The Great Recession was hard for a lot of colleges. Simmons University in Boston was no exception.
"It was July 1, 2008. We didn’t have enough money and cash was practically at zero," Helen Drinan recalls of her first day as president.
Drinan says things got so bad the school had to lay off 72 people, and at one point they had to take out a loan to pay staff when cash ran short.
It was kind of a perfect storm. Simmons was in the middle of a big construction project when Lehman Brothers, the school's investment banker, went belly up. That left the school scrambling to find a new source of financing. On top of that, enrollment was falling. To fill seats, the school began loosening its admissions standards.

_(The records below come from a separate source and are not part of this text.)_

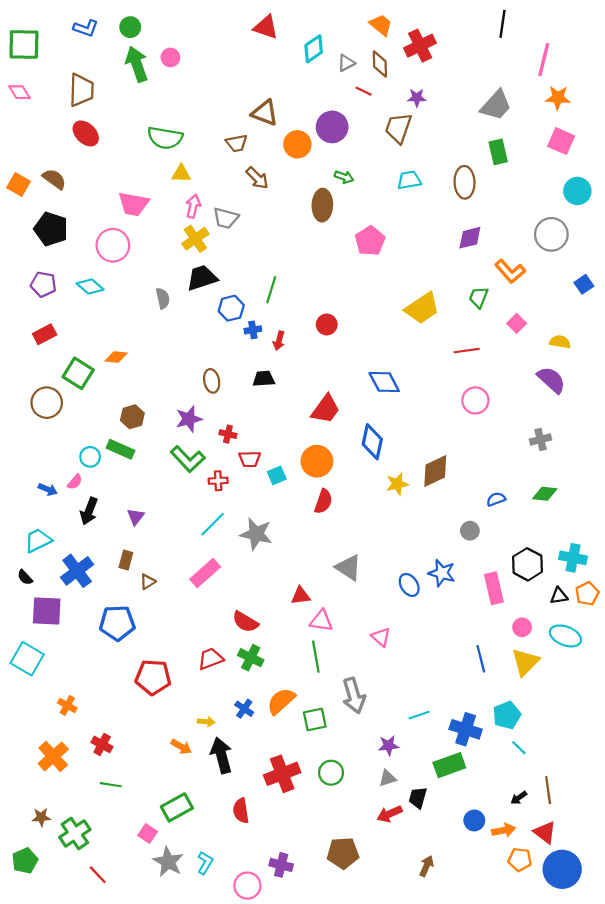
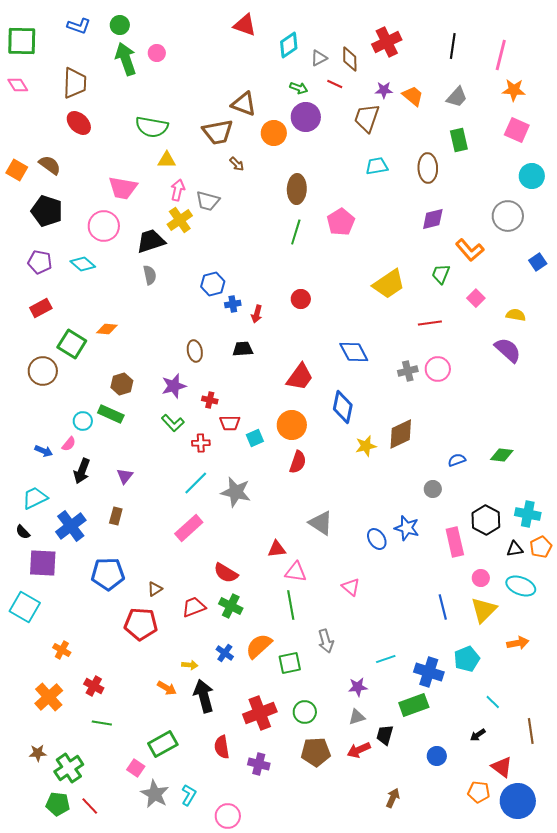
black line: (502, 24) -> (453, 46), moved
orange trapezoid: (381, 25) -> (413, 96), moved
gray trapezoid: (496, 105) -> (457, 97), size x0.7
brown trapezoid: (237, 143) -> (218, 132), size x1.5
green arrow: (344, 177) -> (299, 88), moved
brown arrow: (257, 178) -> (237, 164), size x0.7
black trapezoid: (202, 278) -> (151, 241), moved
green line: (271, 290) -> (296, 232), moved
gray cross: (540, 440) -> (408, 371), moved
green L-shape: (188, 459) -> (173, 423), size x0.7
brown triangle: (148, 582) -> (155, 589), moved
gray arrow: (354, 696) -> (326, 641), size x0.7
cyan line: (519, 748) -> (493, 702), moved
brown line: (548, 790) -> (531, 731), moved
orange arrow: (504, 830) -> (518, 643), moved
brown pentagon: (343, 853) -> (316, 752), moved
green pentagon: (25, 861) -> (58, 804), moved, turned 30
purple cross: (281, 865) -> (259, 764), moved

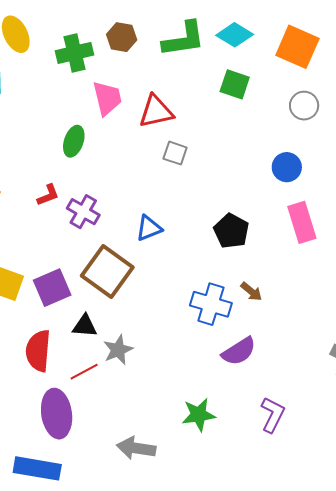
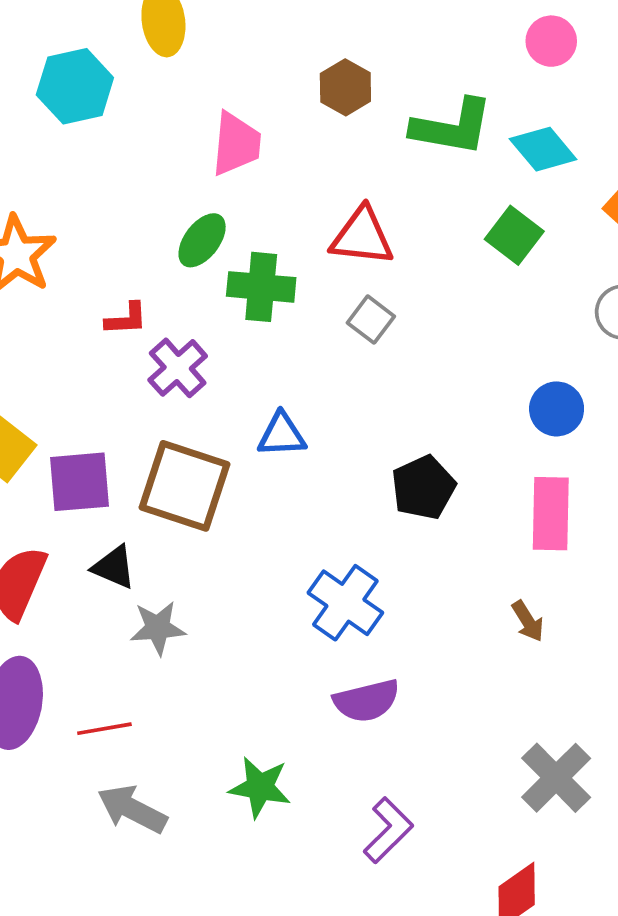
green cross: (75, 53) -> (261, 287), moved
pink trapezoid: (107, 98) -> (236, 144), moved
brown square: (107, 272) -> (185, 486), turned -36
brown arrow: (251, 291) -> (528, 621), moved
red line: (84, 372) -> (104, 729), moved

"We had students here with an average SAT score of 1000," remembers Drinan. "That’s not good for a women’s college. That’s not good for a small college."
So that got Drinan thinking about anything they could try to boost enrollment. She felt like the school had tapped out the market in New England. But then it dawned on her. If Simmons took some of its degrees online, physical boundaries would be less of an issue.
In 2011, Simmons launched its first online degree. Drinan says they quickly realized they didn't have the resources to fully support the program and give students a quality experience.
But, in 2014, Simmons, decided that despite those earlier issues, the school would take an even bigger leap. It offered its nursing master's degree — one of its most popular and well-regarded programs — online. This time, the school partnered with a company to run the programs, called 2U. Drinan describes that move as a resounding success.
Today, the school offers seven master's degrees and one doctoral degree fully online. More than 2,500 students are enrolled.
"When I was looking to go to school I knew I needed to find an online program," says Sheree Stachura, a recent graduate of Simmons' nursing master's program. Stachura lives in Buckley, Illinois, and going to a brick-and-mortar school was out of the question. The closest one was a 45-minute drive away, and that commute wouldn't have allowed her to work full-time.
But she adds, convenience aside, what really sealed the deal for her was the fact that Simmons' nursing program has a very high passing rate for the nursing boards. It consistently hovers around 90%.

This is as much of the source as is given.